Meningococcal disease is contracted through association with infected individuals, as evidenced by the 500- to 800-fold greater attack rate among household contacts than among the general population. Because such household members are at high risk, they require chemoprophylaxis. Sulfonamides were the chemoprophylactic agent of choice until the emergence of sulfonamide-resistant meningococci. At present, approximately 25 percent of clinical isolates of N. meningitidis in the United States are resistant to sulfonamides; nowadays, rifampin is the chemoprophylactic agent of choice.
There is an obvious need for a universal vaccine for meningococcal meningitis, but the development of an effective vaccine against all forms of N. meningitidis has been hampered by the high degree of variation in the proteins on the surface of the bacterium which leads to the occurrence of many different antigenic types.
More than 10% of the population may be carrying the bacterium at any one time on the mucosal surfaces of the nose and throat. The majority of these carriers will not have any symptoms of the disease, but this continual exposure to the immune system puts pressure on the bacterium to mutate its surface components in order to survive. Thus, natural selection is the driving force for the emergence of new antigenic variants.
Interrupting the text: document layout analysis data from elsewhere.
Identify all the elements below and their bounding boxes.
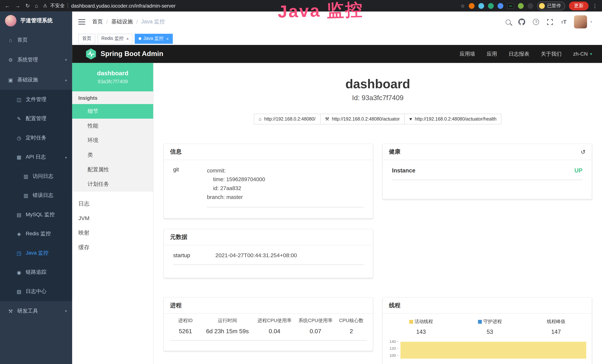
breadcrumb-separator: / — [107, 19, 108, 25]
sidebar-item-java[interactable]: ◳ Java 监控 — [0, 244, 72, 263]
sba-brand[interactable]: Spring Boot Admin — [86, 48, 163, 60]
card-title: 元数据 — [170, 234, 187, 241]
breadcrumb: 首页 / 基础设施 / Java 监控 — [92, 18, 165, 25]
bookmark-star-icon[interactable]: ☆ — [461, 3, 465, 9]
left-column: 信息 git commit: time: 1596289704000 id: 2… — [163, 143, 373, 364]
sidebar-item-mysql[interactable]: ▤ MySQL 监控 — [0, 205, 72, 224]
hamburger-icon[interactable] — [78, 19, 85, 25]
breadcrumb-home[interactable]: 首页 — [92, 18, 103, 25]
browser-menu-icon[interactable]: ⋮ — [592, 3, 597, 9]
back-icon[interactable]: ← — [5, 3, 10, 9]
sidebar-item-error-log[interactable]: ▥ 错误日志 — [0, 186, 72, 205]
info-card: 信息 git commit: time: 1596289704000 id: 2… — [163, 143, 373, 218]
language-label: zh-CN — [573, 51, 588, 57]
endpoint-health-link[interactable]: ♥ http://192.168.0.2:48080/actuator/heal… — [404, 114, 502, 124]
card-title: 进程 — [170, 302, 182, 309]
endpoint-base-link[interactable]: ⌂ http://192.168.0.2:48080/ — [254, 114, 321, 124]
update-button[interactable]: 更新 — [569, 1, 589, 10]
sba-menu-environment[interactable]: 环境 — [72, 133, 153, 148]
browser-home-icon[interactable]: ⌂ — [35, 3, 38, 9]
sidebar-item-label: Java 监控 — [26, 250, 49, 257]
forward-icon[interactable]: → — [15, 3, 20, 9]
sidebar-item-system[interactable]: ⚙ 系统管理 ▾ — [0, 50, 72, 70]
sidebar-item-infra[interactable]: ▣ 基础设施 ▴ — [0, 70, 72, 90]
sidebar-item-label: API 日志 — [26, 153, 46, 161]
sidebar-item-home[interactable]: ⌂ 首页 — [0, 30, 72, 50]
redis-icon: ◈ — [16, 231, 22, 237]
extension-icon-5[interactable] — [518, 3, 524, 9]
sba-menu-mappings[interactable]: 映射 — [72, 225, 153, 240]
user-avatar[interactable] — [574, 15, 587, 28]
history-icon[interactable]: ↺ — [581, 148, 585, 155]
sidebar-item-config[interactable]: ✎ 配置管理 — [0, 109, 72, 128]
sba-menu-scheduled-tasks[interactable]: 计划任务 — [72, 177, 153, 192]
api-log-icon: ▦ — [16, 154, 22, 160]
sba-nav-wallboard[interactable]: 应用墙 — [460, 50, 475, 57]
process-card: 进程 进程ID 5261 运行时间 6d 23h 15m 59s 进程CPU使用… — [163, 297, 373, 351]
sidebar-item-log-center[interactable]: ▧ 日志中心 — [0, 282, 72, 301]
metadata-card: 元数据 startup 2021-04-27T00:44:31.254+08:0… — [163, 229, 373, 278]
threads-legend: 活动线程 143 守护进程 53 — [383, 314, 592, 335]
search-icon[interactable] — [506, 20, 511, 24]
reload-icon[interactable]: ↻ — [25, 3, 30, 9]
font-size-icon[interactable]: TT — [561, 18, 566, 25]
avatar-caret-icon[interactable]: ▾ — [590, 20, 592, 24]
log-center-icon: ▧ — [16, 289, 22, 294]
sidebar-item-jobs[interactable]: ◷ 定时任务 — [0, 128, 72, 148]
sba-nav-journal[interactable]: 日志报表 — [509, 50, 529, 57]
sidebar-item-api-log[interactable]: ▦ API 日志 ▴ — [0, 147, 72, 167]
sba-nav-about[interactable]: 关于我们 — [541, 50, 562, 57]
extension-icon-4[interactable] — [498, 3, 503, 9]
instance-header[interactable]: dashboard 93a3fc7f7409 — [72, 63, 153, 91]
sidebar-item-access-log[interactable]: ▥ 访问日志 — [0, 167, 72, 186]
instance-id: 93a3fc7f7409 — [97, 79, 128, 85]
tab-java[interactable]: Java 监控 × — [135, 33, 172, 43]
app-logo[interactable]: 芋道管理系统 — [0, 11, 72, 30]
endpoint-url: http://192.168.0.2:48080/ — [264, 116, 315, 122]
process-col: 进程ID 5261 — [170, 318, 201, 335]
address-bar[interactable]: ⚠ 不安全 dashboard.yudao.iocoder.cn/infra/a… — [43, 2, 175, 9]
sba-menu-metrics[interactable]: 性能 — [72, 119, 153, 133]
warning-icon: ⚠ — [43, 3, 47, 9]
sba-menu-logs[interactable]: 日志 — [72, 196, 153, 211]
sidebar-item-redis[interactable]: ◈ Redis 监控 — [0, 224, 72, 244]
home-icon: ⌂ — [8, 37, 13, 43]
sidebar-item-devtools[interactable]: ⚒ 研发工具 ▾ — [0, 301, 72, 321]
sidebar-item-label: 定时任务 — [26, 134, 46, 141]
extension-on-badge[interactable]: on — [507, 3, 514, 9]
breadcrumb-infra[interactable]: 基础设施 — [111, 18, 133, 25]
metadata-key: startup — [173, 252, 215, 258]
sba-nav-applications[interactable]: 应用 — [487, 50, 497, 57]
sba-menu-caches[interactable]: 缓存 — [72, 240, 153, 255]
sba-menu-classes[interactable]: 类 — [72, 148, 153, 162]
url-text[interactable]: dashboard.yudao.iocoder.cn/infra/admin-s… — [71, 3, 176, 9]
sidebar-item-files[interactable]: ◫ 文件管理 — [0, 90, 72, 109]
error-log-icon: ▥ — [23, 193, 29, 198]
screen: ← → ↻ ⌂ ⚠ 不安全 dashboard.yudao.iocoder.cn… — [0, 0, 602, 364]
fullscreen-icon[interactable] — [547, 19, 553, 25]
tab-home[interactable]: 首页 — [78, 33, 95, 43]
card-title: 线程 — [389, 302, 400, 309]
sba-menu-jvm[interactable]: JVM — [72, 211, 153, 225]
language-selector[interactable]: zh-CN ▾ — [573, 51, 592, 57]
instance-id-line: Id: 93a3fc7f7409 — [163, 94, 592, 102]
extension-icon-6[interactable] — [527, 3, 533, 9]
sidebar-item-label: 文件管理 — [26, 96, 46, 103]
chevron-down-icon: ▾ — [590, 52, 592, 56]
paused-label: 已暂停 — [547, 2, 561, 9]
y-tick: 100 — [386, 353, 398, 357]
extension-icon-1[interactable] — [469, 3, 474, 9]
endpoint-actuator-link[interactable]: ⚒ http://192.168.0.2:48080/actuator — [320, 114, 405, 124]
profile-paused-chip[interactable]: 已暂停 — [537, 1, 565, 10]
card-title: 健康 — [389, 148, 400, 155]
sidebar-item-trace[interactable]: ◉ 链路追踪 — [0, 263, 72, 282]
extension-icon-2[interactable] — [478, 3, 484, 9]
help-icon[interactable]: ? — [533, 19, 539, 25]
extension-icon-3[interactable] — [488, 3, 494, 9]
sba-menu-config-props[interactable]: 配置属性 — [72, 162, 153, 177]
sba-menu-details[interactable]: 细节 — [72, 104, 153, 119]
close-icon[interactable]: × — [126, 36, 129, 41]
github-icon[interactable] — [518, 18, 525, 25]
close-icon[interactable]: × — [166, 36, 169, 41]
tab-redis[interactable]: Redis 监控 × — [97, 33, 133, 43]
Among the class 2 and 3 outer membrane proteins of N. meningitidis, Por A has been considered a primary target for a vaccine-induced antibody. PorA is a major component of the outer membrane of N. meningitidis, and anti-PorA antibodies are thought to be a critical component in immunity. Interactions between antibodies and PorA have been studied. Different strains of the bacterium have different PorA amino acid sequences within the region of the protein that specifically binds to antibody molecules. PorA has several large amino acid "loop" regions that protrude from the surface, and it is these loops that are targets for antibody binding.
In the laboratory, the antigen-binding fragment (Fab) of anti-PorA antibodies can be crystallized and reacted with the antigenic loop regions of PorA in order to determine the specificity of binding between antigen and antibody. Slight changes in PorA amino acid sequence have been shown to cause loss in the ability to bind to antibody molecules. In nature, the bacterium mutates to insert new amino acid residues into the tip of the loop, which alters or eliminates many of the interactions with antibody and allows the bacterium to bypass previous immune responses.
Figure 4. Image of the antibody (Fab) molecular surface, with the PorA antigen superimposed. The dark colored groove on the surface of the antibody matches precisely the shape of the PorA antigen; hence any changes in the sequence of PorA in this region can disrupt antibody binding. Jeremy Derrick, UMIST. SRS ANNUAL REPORT 1999-2000
Hence, by introducing changes into portions of the PorA protein that are exposed at the surface, the bacterium can evade the attention of the immune system. These alterations are apparently introduced without compromising the biological function of PorA, as a pore-forming protein. Designing vaccines that are able to take into account these changes is a huge challenge, but as more information of this type becomes known, it leads to a more rational approach to design of a universal vaccine for meningococcal meningitis.